Wednesday, January 1, 2014

Obama 'Would Abandon Israel Just Like South Vietnam'

Obama 'Would Abandon Israel Just Like South Vietnam'

American professor claims US administration consciously sidelining American foreign policy, bodes ill for Israel.

Ari Soffer

Recent months have seen the Obama administration face sharp criticism from the USA's traditional Middle Eastern allies over its foreign policy.

Almost all regional leaders outside of Damascus and Tehran have watched in horror as American pressure on Iran over its nuclear program crumbled, just months after the administration's "red line" on Syria rapidly blurred and disappeared. From Riyadh to Jerusalem, the US President's policies have been slammed and derided as weak and uncertain. 

Coming after the astonishing ease with which the Obama administration threw its long-time Egyptian ally Hosni Mubarak under a bus - and then subsequent proved woefully unable to decide whether it backed Morsi's Islamists or Sisi's military establishment as a replacement - the conclusion that Washington was either confused or lacking in conviction seemed a fairly logical one.

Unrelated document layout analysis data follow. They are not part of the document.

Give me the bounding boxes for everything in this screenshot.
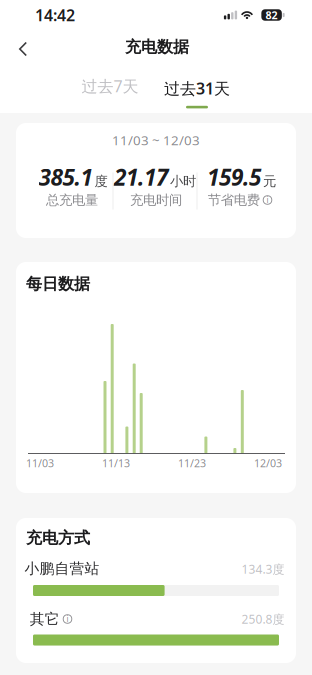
button[interactable]: Back (10, 32, 36, 66)
staticText: 11/03 (26, 456, 54, 470)
staticText: 节省电费 (208, 192, 260, 208)
staticText: i (66, 614, 68, 624)
staticText: 元 (263, 173, 276, 190)
staticText: 12/03 (254, 456, 282, 470)
staticText: 159.5 (207, 162, 261, 192)
staticText: 充电数据 (125, 37, 189, 57)
staticText: 134.3度 (242, 561, 284, 577)
staticText: 充电方式 (26, 528, 90, 548)
staticText: 总充电量 (46, 192, 98, 208)
button[interactable]: 节省电费说明 (263, 195, 272, 205)
staticText: 其它 (30, 610, 60, 628)
staticText: 250.8度 (242, 611, 284, 627)
staticText: 11/23 (178, 456, 206, 470)
staticText: 11/13 (102, 456, 130, 470)
button[interactable]: 其它说明 (63, 614, 72, 624)
staticText: 小鹏自营站 (24, 560, 100, 578)
staticText: 过去7天 (82, 75, 138, 97)
staticText: 11/03 ~ 12/03 (112, 131, 200, 149)
staticText: i (266, 195, 268, 205)
staticText: 385.1 (38, 162, 92, 192)
button[interactable]: 过去7天 (78, 69, 142, 103)
staticText: 14:42 (35, 4, 75, 26)
button[interactable]: 过去31天 (164, 78, 230, 108)
staticText: 过去31天 (164, 78, 230, 99)
staticText: 充电时间 (130, 192, 182, 208)
staticText: 度 (94, 173, 108, 190)
staticText: 82 (266, 8, 278, 22)
staticText: 小时 (170, 173, 196, 190)
staticText: 每日数据 (26, 274, 90, 294)
staticText: 21.17 (114, 162, 168, 192)
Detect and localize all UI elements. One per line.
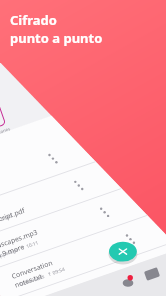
staticText: punto a punto [10,29,103,47]
staticText: Cifrado [10,11,57,29]
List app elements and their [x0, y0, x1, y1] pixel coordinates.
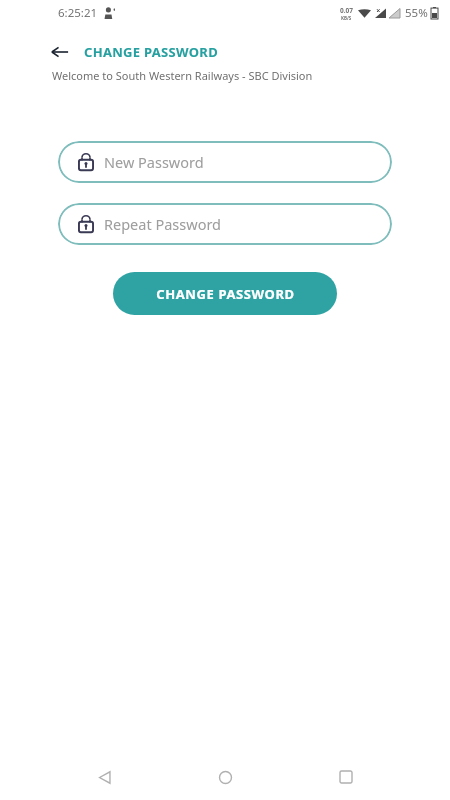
- button[interactable]: Recents: [329, 760, 363, 794]
- staticText: Welcome to South Western Railways - SBC …: [52, 68, 313, 83]
- staticText: KB/S: [341, 15, 352, 21]
- button[interactable]: Back: [46, 38, 74, 66]
- staticText: 55%: [405, 5, 428, 21]
- staticText: 6:25:21: [58, 5, 98, 21]
- staticText: 0.07: [340, 6, 353, 15]
- button[interactable]: Home: [208, 760, 242, 794]
- button[interactable]: New Password: [58, 141, 392, 183]
- button[interactable]: CHANGE PASSWORD: [113, 272, 337, 315]
- button[interactable]: Repeat Password: [58, 203, 392, 245]
- staticText: Repeat Password: [104, 214, 222, 234]
- staticText: CHANGE PASSWORD: [156, 285, 295, 303]
- button[interactable]: Back: [87, 760, 121, 794]
- staticText: CHANGE PASSWORD: [84, 43, 218, 61]
- staticText: New Password: [104, 152, 204, 172]
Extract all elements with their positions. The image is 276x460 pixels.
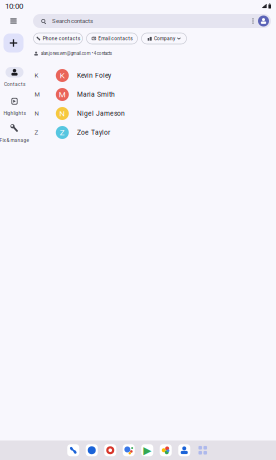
staticText: ∨ [92, 35, 95, 40]
button[interactable]: Contacts [178, 444, 190, 456]
staticText: Zoe Taylor [77, 129, 110, 136]
staticText: Z [60, 128, 65, 137]
staticText: Email contacts [98, 36, 132, 41]
staticText: Highlights [4, 110, 26, 116]
button[interactable]: Fix & manage [0, 123, 30, 143]
button[interactable]: More options [250, 15, 256, 27]
staticText: N [34, 110, 38, 117]
staticText: Fix & manage [0, 138, 30, 143]
staticText: Nigel Jameson [77, 110, 125, 117]
staticText: N [59, 109, 65, 118]
button[interactable]: Phone contacts [34, 33, 82, 44]
staticText: Z [34, 129, 38, 136]
staticText: Search contacts [52, 18, 93, 24]
button[interactable]: K [0, 66, 276, 85]
button[interactable]: Account [258, 15, 270, 27]
staticText: alan.jones.wm@gmail.com • 4 contacts [41, 51, 112, 56]
button[interactable]: Contacts [0, 67, 30, 87]
button[interactable]: Z [0, 123, 276, 142]
button[interactable]: Play Store [141, 444, 153, 456]
button[interactable]: ∨ [86, 33, 138, 44]
staticText: M [34, 91, 40, 98]
staticText: Kevin Foley [77, 72, 111, 79]
staticText: Maria Smith [77, 91, 115, 98]
button[interactable]: Chrome [104, 444, 116, 456]
staticText: Company [154, 36, 175, 41]
button[interactable]: Company [142, 33, 186, 44]
button[interactable]: Photos [123, 444, 135, 456]
button[interactable]: Open navigation drawer [6, 14, 20, 28]
staticText: M [59, 90, 66, 99]
staticText: ▶ [143, 444, 151, 456]
staticText: K [34, 72, 38, 79]
staticText: Contacts [4, 82, 25, 87]
staticText: K [60, 71, 65, 80]
button[interactable]: Messages [86, 444, 98, 456]
button[interactable]: Google Photos [160, 444, 172, 456]
staticText: 10:00 [5, 1, 23, 11]
button[interactable]: All apps [197, 444, 209, 456]
button[interactable]: M [0, 85, 276, 104]
button[interactable]: N [0, 104, 276, 123]
button[interactable]: Highlights [0, 96, 30, 116]
staticText: Phone contacts [43, 36, 80, 41]
button[interactable]: Phone [67, 444, 79, 456]
button[interactable]: Create contact [4, 34, 24, 52]
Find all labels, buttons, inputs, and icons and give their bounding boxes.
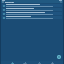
button[interactable]: Search [60, 1, 62, 3]
button[interactable]: Home [10, 62, 14, 64]
staticText: Alerts [38, 63, 41, 64]
staticText: Dashboard [5, 1, 60, 3]
button[interactable] [2, 12, 62, 15]
button[interactable]: Add [57, 55, 61, 59]
staticText: Profile [51, 63, 54, 64]
button[interactable] [2, 16, 62, 19]
staticText: Explore [23, 63, 27, 64]
button[interactable]: Profile [50, 62, 54, 64]
staticText: Home [11, 63, 14, 64]
button[interactable] [2, 4, 62, 7]
button[interactable]: Alerts [37, 62, 41, 64]
button[interactable]: Explore [23, 62, 27, 64]
button[interactable] [2, 8, 62, 11]
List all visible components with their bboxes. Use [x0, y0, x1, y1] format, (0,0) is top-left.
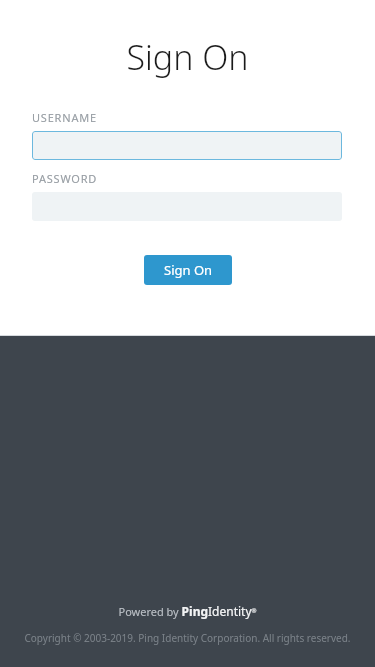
staticText: Sign On [164, 261, 213, 279]
staticText: Copyright © 2003-2019. Ping Identity Cor… [0, 631, 375, 645]
button[interactable]: Sign On [144, 255, 232, 285]
button[interactable]: Username input field [32, 131, 342, 160]
staticText: Powered by PingIdentity® [0, 603, 375, 619]
staticText: PASSWORD [32, 171, 98, 186]
staticText: USERNAME [32, 110, 97, 125]
staticText: Sign On [0, 34, 375, 80]
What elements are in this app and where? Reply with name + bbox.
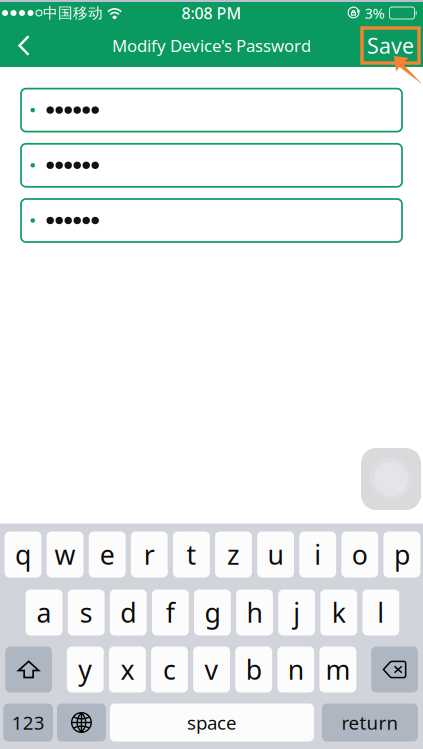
button[interactable]: g [194, 590, 231, 636]
staticText: d [120, 595, 136, 630]
button[interactable]: q [5, 532, 41, 578]
button[interactable]: z [215, 532, 252, 578]
button[interactable]: b [235, 646, 272, 692]
button[interactable]: e [89, 532, 126, 578]
staticText: space [187, 710, 237, 735]
staticText: o [352, 537, 368, 572]
staticText: Save [367, 31, 414, 60]
button[interactable]: Delete [371, 646, 418, 692]
button[interactable]: y [67, 646, 104, 692]
staticText: s [80, 595, 93, 630]
button[interactable]: k [320, 590, 357, 636]
button[interactable]: c [151, 646, 188, 692]
staticText: h [246, 595, 262, 630]
button[interactable]: d [110, 590, 147, 636]
staticText: i [314, 537, 321, 572]
staticText: a [37, 595, 52, 630]
button[interactable]: f [152, 590, 189, 636]
button[interactable]: Save [365, 32, 416, 60]
button[interactable]: r [131, 532, 168, 578]
button[interactable]: h [236, 590, 273, 636]
staticText: n [288, 652, 304, 687]
staticText: 8:08 PM [182, 2, 242, 24]
staticText: p [394, 537, 410, 572]
button[interactable]: return [322, 704, 418, 742]
button[interactable]: o [341, 532, 378, 578]
staticText: 3% [364, 3, 384, 23]
staticText: b [246, 652, 262, 687]
button[interactable]: AssistiveTouch [361, 448, 421, 510]
staticText: z [227, 537, 240, 572]
staticText: Modify Device's Password [112, 34, 311, 57]
button[interactable]: j [278, 590, 315, 636]
button[interactable]: l [362, 590, 399, 636]
button[interactable]: Next keyboard [57, 704, 106, 742]
button[interactable]: w [47, 532, 84, 578]
button[interactable]: u [257, 532, 294, 578]
staticText: c [163, 652, 176, 687]
staticText: r [144, 537, 155, 572]
button[interactable]: s [68, 590, 105, 636]
staticText: j [293, 595, 300, 630]
button[interactable]: space [110, 704, 314, 742]
staticText: f [166, 595, 175, 630]
staticText: return [341, 710, 398, 735]
staticText: q [15, 537, 31, 572]
staticText: y [78, 652, 92, 687]
staticText: 中国移动 [43, 4, 103, 22]
button[interactable]: a [26, 590, 62, 636]
staticText: g [204, 595, 220, 630]
button[interactable]: Back [0, 24, 48, 67]
staticText: k [332, 595, 346, 630]
button[interactable]: i [299, 532, 336, 578]
staticText: x [120, 652, 134, 687]
button[interactable]: t [173, 532, 210, 578]
button[interactable]: m [320, 646, 356, 692]
staticText: w [55, 537, 76, 572]
button[interactable]: v [193, 646, 230, 692]
staticText: m [325, 652, 350, 687]
button[interactable]: n [277, 646, 314, 692]
staticText: l [377, 595, 384, 630]
staticText: e [100, 537, 115, 572]
button[interactable]: 123 [3, 704, 53, 742]
staticText: v [205, 652, 219, 687]
staticText: 123 [12, 710, 45, 735]
button[interactable]: p [384, 532, 420, 578]
button[interactable]: Shift [5, 646, 52, 692]
staticText: u [268, 537, 284, 572]
staticText: t [186, 537, 196, 572]
button[interactable]: x [109, 646, 146, 692]
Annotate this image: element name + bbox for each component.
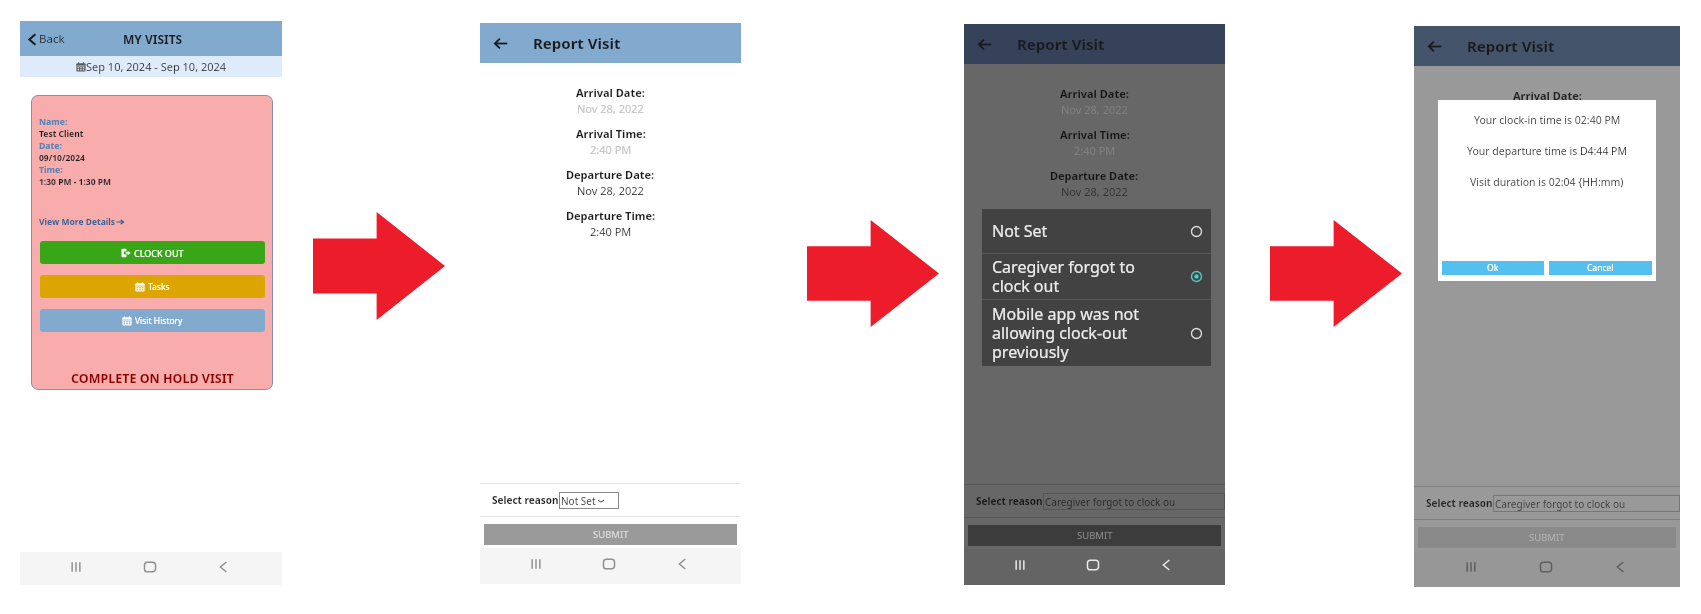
staticText: 2:40 PM [590,142,632,157]
staticText: Tasks [148,281,170,293]
staticText: COMPLETE ON HOLD VISIT [71,370,234,387]
staticText: Departure Time: [566,208,656,223]
button[interactable]: Back [1596,551,1644,587]
button[interactable]: Caregiver forgot to clock out [982,254,1211,299]
button[interactable]: Ok [1442,261,1544,275]
staticText: SUBMIT [593,528,629,541]
button[interactable]: SUBMIT [968,525,1221,546]
staticText: SUBMIT [1529,531,1565,544]
staticText: Select reason [976,494,1043,508]
button[interactable]: SUBMIT [484,524,737,545]
button[interactable]: Home [1522,551,1570,587]
staticText: Not Set [561,494,596,508]
staticText: Arrival Date: [1060,86,1129,101]
staticText: 09/10/2024 [39,152,85,164]
staticText: Caregiver forgot to clock out [992,256,1190,297]
staticText: Nov 28, 2022 [1061,102,1128,117]
button[interactable]: Back [1142,549,1190,585]
staticText: Your departure time is D4:44 PM [1467,144,1627,158]
staticText: Not Set [992,220,1190,242]
staticText: Nov 28, 2022 [577,101,644,116]
button[interactable]: Caregiver forgot to clock ou [1043,493,1225,510]
button[interactable]: Back [1423,35,1445,57]
staticText: Nov 28, 2022 [577,183,644,198]
staticText: Arrival Time: [576,126,646,141]
staticText: Nov 28, 2022 [1514,104,1581,119]
staticText: Time: [39,164,63,176]
button[interactable]: View More Details [39,214,124,230]
staticText: Nov 28, 2022 [1514,186,1581,201]
staticText: 2:40 PM [590,224,632,239]
button[interactable]: Recents [1447,551,1495,587]
button[interactable]: Visit History [40,309,265,332]
staticText: Report Visit [1467,36,1555,56]
staticText: Caregiver forgot to clock ou [1495,497,1626,511]
button[interactable]: CLOCK OUT [40,241,265,264]
button[interactable]: SUBMIT [1418,527,1676,548]
button[interactable]: Not Set [982,209,1211,253]
staticText: Back [39,31,65,47]
staticText: 2:40 PM [1074,143,1116,158]
staticText: Sep 10, 2024 - Sep 10, 2024 [86,59,227,74]
staticText: 1:30 PM - 1:30 PM [39,176,112,188]
button[interactable]: Home [585,548,633,584]
staticText: Departure Date: [566,167,655,182]
button[interactable]: Recents [996,549,1044,585]
staticText: Your clock-in time is 02:40 PM [1474,113,1621,127]
button[interactable]: Back [199,552,247,585]
staticText: Departure Date: [1050,168,1139,183]
button[interactable]: Mobile app was not allowing clock-out pr… [982,300,1211,366]
staticText: 2:40 PM [1526,145,1568,160]
staticText: Cancel [1587,262,1614,274]
staticText: View More Details [39,216,116,228]
staticText: Report Visit [1017,34,1105,54]
button[interactable]: Back [658,548,706,584]
button[interactable]: Back [489,32,511,54]
staticText: Caregiver forgot to clock ou [1045,495,1176,509]
staticText: Arrival Date: [1513,88,1582,103]
button[interactable]: Caregiver forgot to clock ou [1493,495,1680,512]
button[interactable]: Back [973,33,995,55]
staticText: Test Client [39,128,84,140]
staticText: Date: [39,140,62,152]
button[interactable]: Sep 10, 2024 - Sep 10, 2024 [20,56,282,77]
staticText: Visit duration is 02:04 {HH:mm) [1470,175,1624,189]
staticText: MY VISITS [123,31,183,47]
button[interactable]: Not Set [559,492,619,509]
button[interactable]: Home [1069,549,1117,585]
staticText: CLOCK OUT [134,247,184,259]
staticText: SUBMIT [1077,529,1113,542]
staticText: Visit History [135,315,183,327]
staticText: Arrival Date: [576,85,645,100]
staticText: Ok [1487,262,1499,274]
button[interactable]: Back [20,27,71,51]
staticText: Select reason [492,493,559,507]
button[interactable]: Cancel [1549,261,1652,275]
button[interactable]: Recents [52,552,100,585]
staticText: Departure Date: [1503,170,1592,185]
staticText: Select reason [1426,496,1493,510]
staticText: Name: [39,116,68,128]
button[interactable]: Recents [512,548,560,584]
button[interactable]: Home [126,552,174,585]
staticText: Arrival Time: [1060,127,1130,142]
staticText: Report Visit [533,33,621,53]
button[interactable]: Tasks [40,275,265,298]
staticText: Nov 28, 2022 [1061,184,1128,199]
staticText: Mobile app was not allowing clock-out pr… [992,303,1190,363]
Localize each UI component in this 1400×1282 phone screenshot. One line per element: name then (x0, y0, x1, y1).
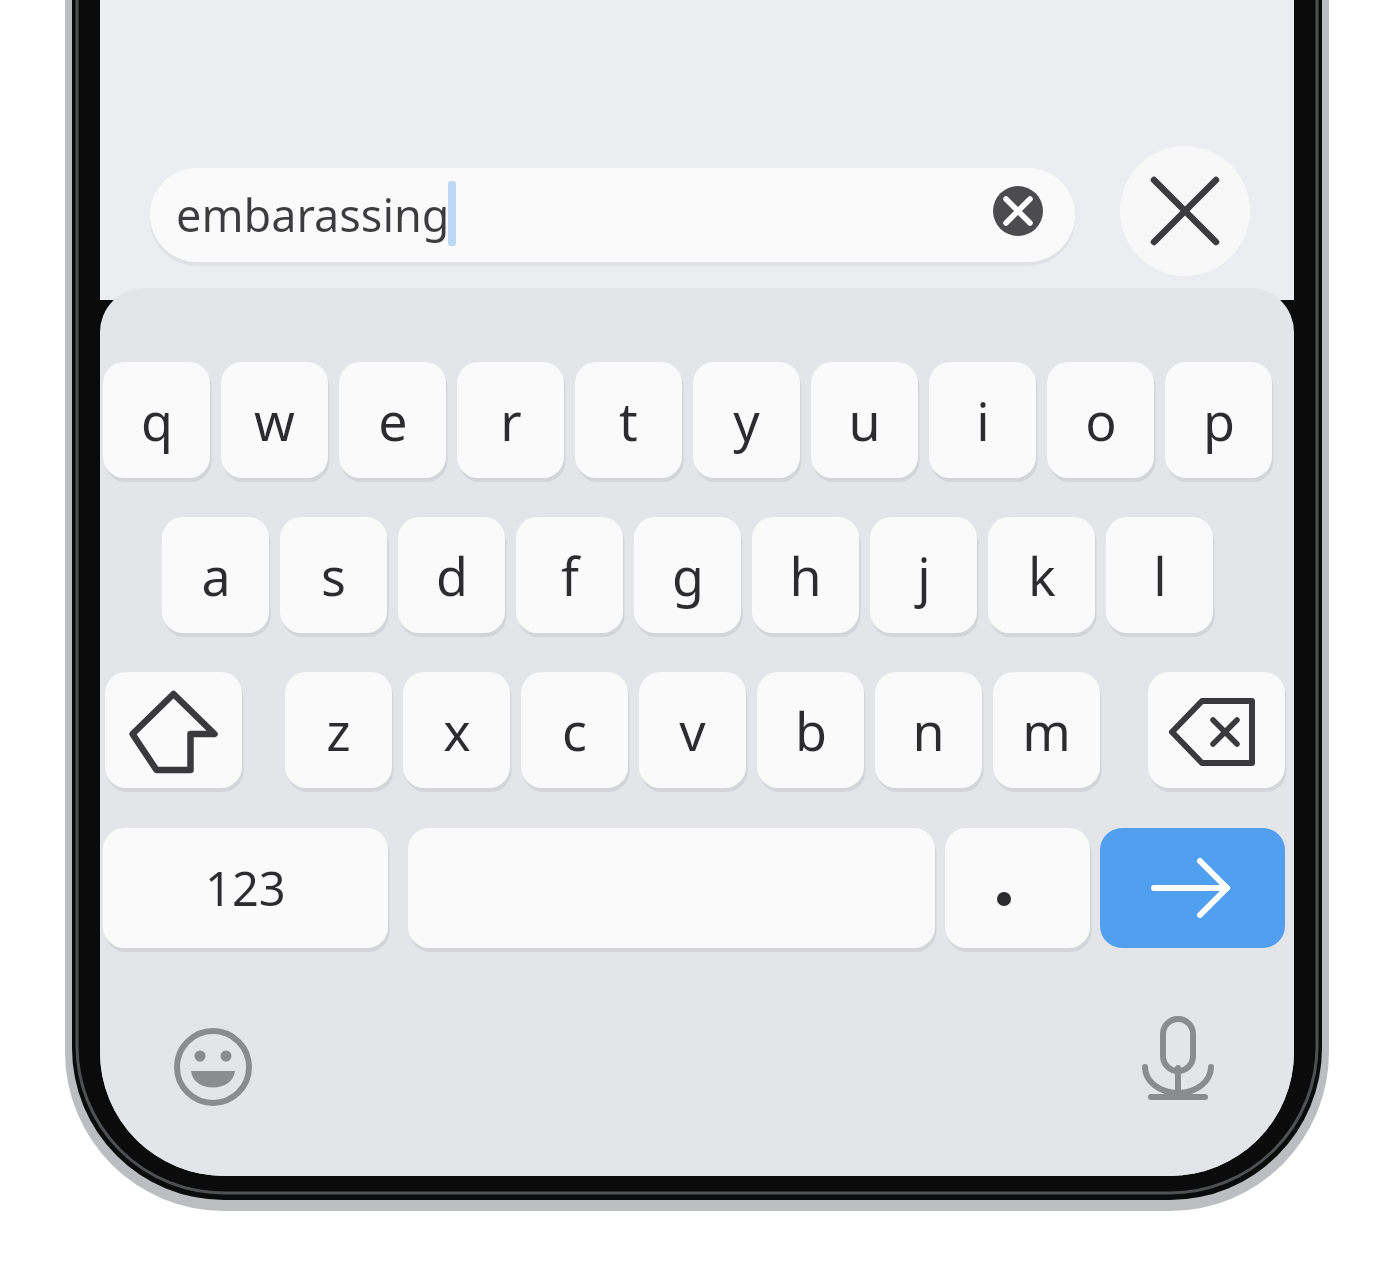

But according to one American academic, the Obama administration's apparently "confused" foreign policy is in fact a conscious attempt to sideline American foreign policy.

Speaking to Arutz Sheva, Professor Samuel Schneider, a Hebrew and Jewish World expert at Yeshiva Univeristy, maintained that Obama's foreign policy decisions since his election in 2009 are driven by an overarching agenda to champion American isolationism, and concentrate efforts on reshaping American domestic policy - along with the very face of the United States - instead.

Dr. Schneider highlights three major foreign policy decisions by the Obama administration which he sees as proving that Obama's policies are anything but "indecisive": the abandonment of Iran's Green Movement during the short-lived uprising in 2009, the decision not to intervene in Syria and the controversial deal over Iran's nuclear program.

"I don't think he's confused at all," he asserts.

"The 2009 elections in Iran were a fraud, and the intelligentsia and middle-class took great risks to demonstrate. They did so with the open expectation that the US - the 'moral conscience of the world' - would come to their aid," he said.

Yet despite the pressure on the new president to do so, he did not, and the "Green Revolution" was smothered by a fierce crackdown by the Islamic regime.

"It was the same thing with the Iranian nuclear program. Obama firmly withstood pressure coming from all over the place - the Republicans, the Israel lobby, Saudi Arabia, Israel and the Gulf States, even many European leaders" and implemented a compromise fiercely criticized by his opponents as overly generous. 

"With Syria as well, everyone, even some liberals, pressured Obama to take a stand," he added.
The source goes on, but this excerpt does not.